Für die Umsetzung dieser Maßnahmen könnte weiterhin eine feste Person zuständig sein (auf organisatorischer und trainingstechnischer Ebene). Auch hier gibt es starkes Entwicklungspotenzial bei den FBL-Vereinen. 11 von 20 Vereinen haben keine*n Torhüterverantwortliche*n im Verein. Ein*e Torhüterverantwortlicher im Verein zeigt nach außen und innen, dass diese stark individuelle und spezifische Ausbildung ernst genommen wird. Zusätzlich nimmt es den Teamtrainer*innen einen gewissen organisatorischen und inhaltlichen Aufwand. Ein*e Torhüterverantwortliche*r muss sich nicht unbedingt inhaltlich mit der Torhüterausbildung auskennen, sondern vielleicht erstmal nur auf organisatorischer Ebene helfen Zeit, Raum und Material zu beschaffen, den die Torhüter*innen nutzen können. Es ist sogar schon hilfreich einfach im Training ein Auge auf die Torhüter*innen zu werfen und ihnen die Möglichkeit zu geben reflektiert über Situationen zu sprechen. Weiterhin könnte diese Maßnahme aber dazu beitragen, dass die Torhüterverantwortliche sich intensiver inhaltlich mit dem Thema beschäftigen werden und die Anzahl der Torhütertrainer*innen ansteigen könnte.

An dieser Stelle möchte ich nochmals gerade die Bundesligavereine der 1. FBL und 2. FBL in die Pflicht nehmen, mehr in die Torhüterausbildung zu investieren.

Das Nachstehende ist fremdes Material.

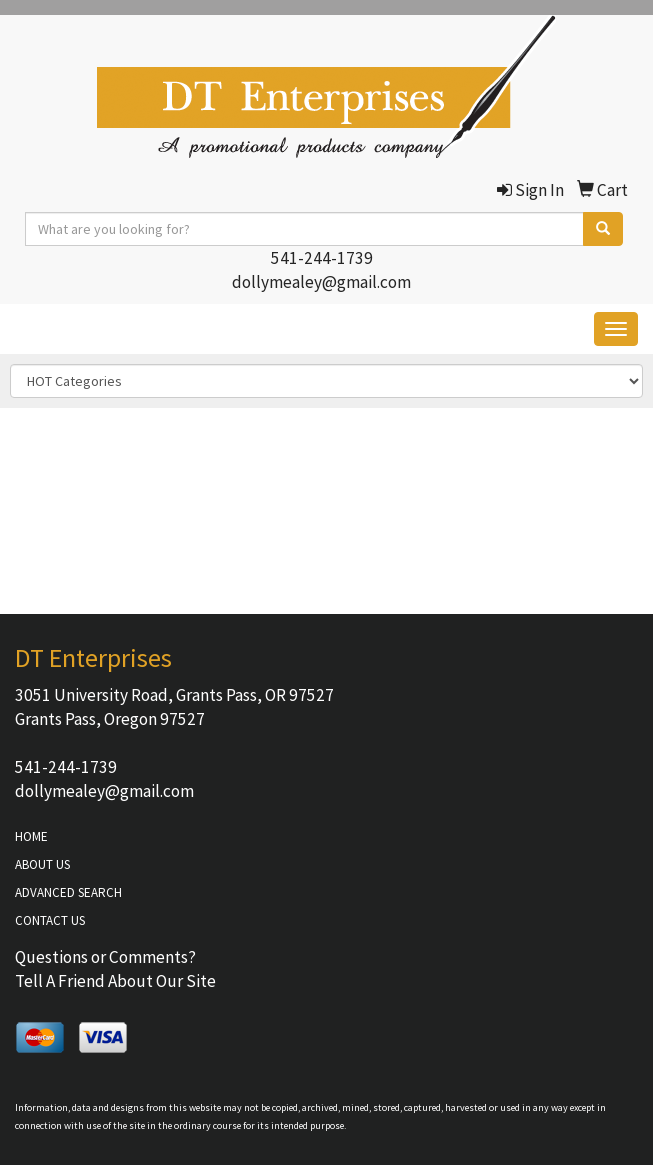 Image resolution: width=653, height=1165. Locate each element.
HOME (31, 836)
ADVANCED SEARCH (68, 892)
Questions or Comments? (105, 957)
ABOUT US (42, 864)
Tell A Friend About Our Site (115, 981)
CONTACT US (50, 920)
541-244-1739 (322, 258)
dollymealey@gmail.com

Gerade diese Vereine haben häufig die nötigen Strukturen, Mittel und Personal, um bspw. ein wöchentliches Torhütertraining realisieren zu können. Allerdings sind selbstverständlich nicht nur die Vereine in der Verantwortung dahingehend mehr zu leisten, sondern auch Floorball Deutschland als Dachverband. Besonders besorgniserregend ist hier der Zustand bei den Damen-Nationalmannschaften, wo derzeit keine Torhütertrainer*innen beschäftigt werden.

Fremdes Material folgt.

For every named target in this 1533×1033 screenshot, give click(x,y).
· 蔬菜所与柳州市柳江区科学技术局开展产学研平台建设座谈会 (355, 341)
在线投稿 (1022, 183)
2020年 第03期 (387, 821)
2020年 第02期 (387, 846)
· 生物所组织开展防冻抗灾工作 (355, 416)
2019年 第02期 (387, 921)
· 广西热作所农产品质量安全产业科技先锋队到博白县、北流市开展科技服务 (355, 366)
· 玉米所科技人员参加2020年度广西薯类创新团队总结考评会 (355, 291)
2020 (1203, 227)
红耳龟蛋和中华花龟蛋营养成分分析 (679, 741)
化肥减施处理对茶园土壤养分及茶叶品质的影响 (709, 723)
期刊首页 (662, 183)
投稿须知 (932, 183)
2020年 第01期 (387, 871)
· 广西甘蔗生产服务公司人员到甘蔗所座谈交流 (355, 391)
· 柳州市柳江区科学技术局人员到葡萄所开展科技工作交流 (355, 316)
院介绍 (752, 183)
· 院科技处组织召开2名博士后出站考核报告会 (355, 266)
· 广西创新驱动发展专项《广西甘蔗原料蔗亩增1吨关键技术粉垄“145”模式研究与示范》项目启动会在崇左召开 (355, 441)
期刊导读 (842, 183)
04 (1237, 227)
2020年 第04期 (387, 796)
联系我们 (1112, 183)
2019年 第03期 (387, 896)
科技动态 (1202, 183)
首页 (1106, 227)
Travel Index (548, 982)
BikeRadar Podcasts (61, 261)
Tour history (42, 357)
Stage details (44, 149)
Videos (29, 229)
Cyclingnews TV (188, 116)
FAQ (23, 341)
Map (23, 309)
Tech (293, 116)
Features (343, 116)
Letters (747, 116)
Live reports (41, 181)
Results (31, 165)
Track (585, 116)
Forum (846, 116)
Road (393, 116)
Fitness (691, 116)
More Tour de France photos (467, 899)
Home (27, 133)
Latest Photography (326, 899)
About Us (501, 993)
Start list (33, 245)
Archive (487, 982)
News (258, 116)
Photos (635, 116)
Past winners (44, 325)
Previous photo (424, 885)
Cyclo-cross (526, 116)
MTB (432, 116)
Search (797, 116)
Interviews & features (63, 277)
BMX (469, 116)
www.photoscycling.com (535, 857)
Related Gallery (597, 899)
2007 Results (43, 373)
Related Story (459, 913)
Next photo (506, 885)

In der Umfrage habe ich außerdem die Zusammenarbeit der Vereine mit den Torhütertrainer*innen der Landesauswahlen bewerten lassen. Die Ergebnisse sind auch hier sehr ernüchternd, wie die zwei Grafiken zur Frage 9 und 10 zeigen. Ganze 16 von 20 Vereinen haben noch nie in irgendeiner Form mit den Torhütertrainer*innen der Landesauswahlen gearbeitet. Auch hier werden wir versuchen, gemeinsame Projekte auf den Weg zu bringen und bspw. Hospitationen zu ermöglichen. Trotzdem tragen auch hier beide Seiten die Verantwortung. Die Vereine haben die Möglichkeit, die Landesauswahl Torhütertrainer*innen anzufragen für Hospitationen im eigenen Training (oder auch Weiterbildungen usw.).

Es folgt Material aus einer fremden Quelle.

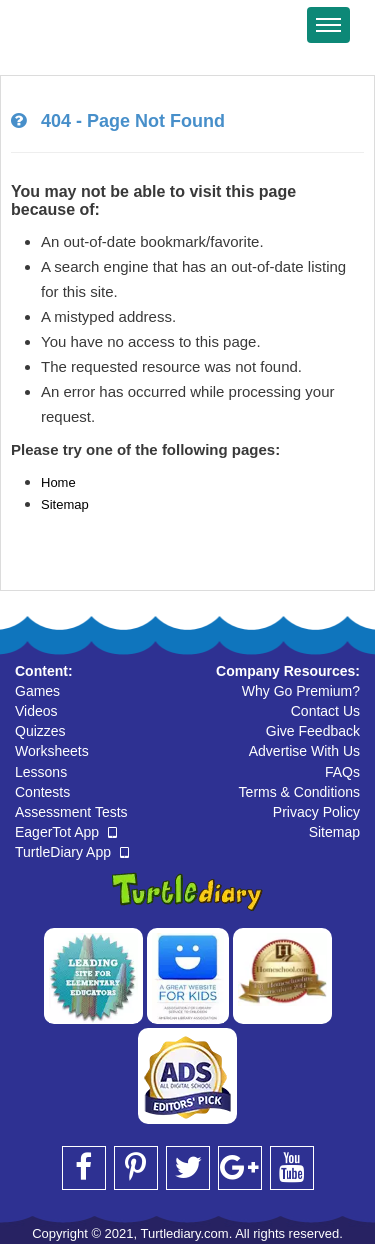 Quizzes (40, 731)
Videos (36, 711)
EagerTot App (66, 832)
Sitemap (65, 504)
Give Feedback (313, 731)
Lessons (41, 772)
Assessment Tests (71, 812)
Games (37, 691)
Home (58, 482)
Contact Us (325, 711)
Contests (42, 792)
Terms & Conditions (299, 792)
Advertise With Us (304, 751)
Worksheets (52, 751)
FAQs (342, 772)
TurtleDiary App (72, 852)
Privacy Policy (316, 812)
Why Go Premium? (301, 691) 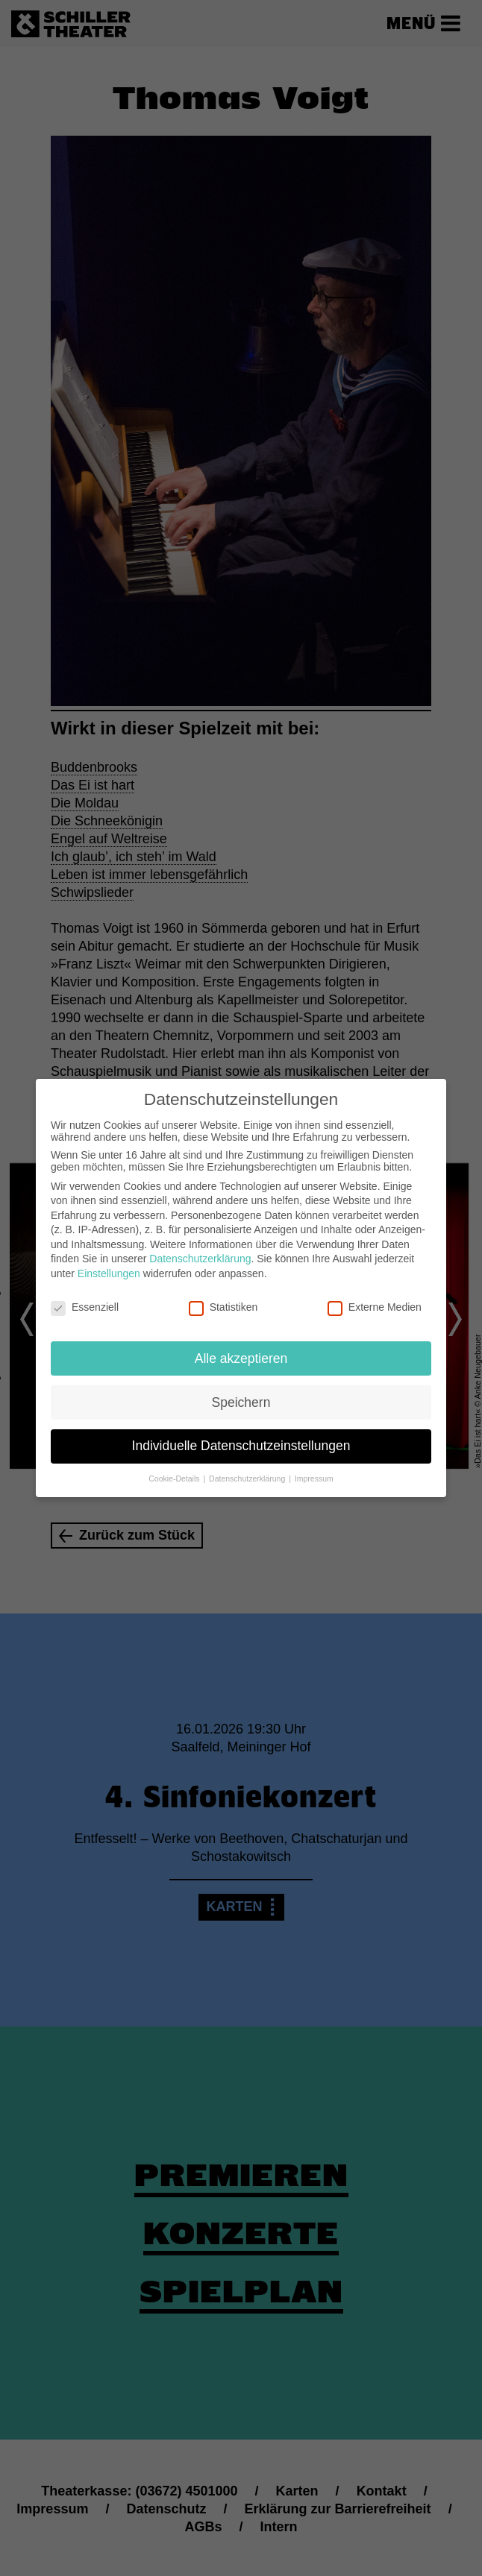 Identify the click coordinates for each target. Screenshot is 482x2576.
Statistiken (223, 1299)
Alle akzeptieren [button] (241, 1349)
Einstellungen (109, 1265)
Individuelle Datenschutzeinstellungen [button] (241, 1437)
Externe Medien (375, 1299)
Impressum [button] (314, 1470)
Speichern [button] (241, 1393)
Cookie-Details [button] (174, 1470)
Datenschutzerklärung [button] (248, 1470)
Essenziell (85, 1299)
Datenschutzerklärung (200, 1250)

Gleichwohl müssen aber auch die Torhütertrainer*innen der Landesauswahlen Möglichkeiten bieten und Vereine zu den Lehrgängen einladen oder auch mal von sich aus anbieten, bei einem Training vorbeizukommen.

Ebenfalls müssen wir uns als Bundesverband und als Torhütertrainer*innen der Nationalmannschaften weiterhin um die Erstellung einer DOSB Trainer B-Lizenz im Floorball bemühen sowie spezifischer um die Erstellung einer Torhütertrainer-Lizenz. Aus Gesprächen mit Kolleg*innen aus dem finnischen und schweizerischen Verband weiß ich, dass selbst in diesen Ländern in dem Bereich sehr wenig investiert wird. D.h. hier sehe ich das Potenzial einen großen Sprung an die Top4-Nationen heranzuschaffen, da diese uns noch nicht so viel weiter voraus sind als bei der Ausbildung der Feldspieler unserer Sportart.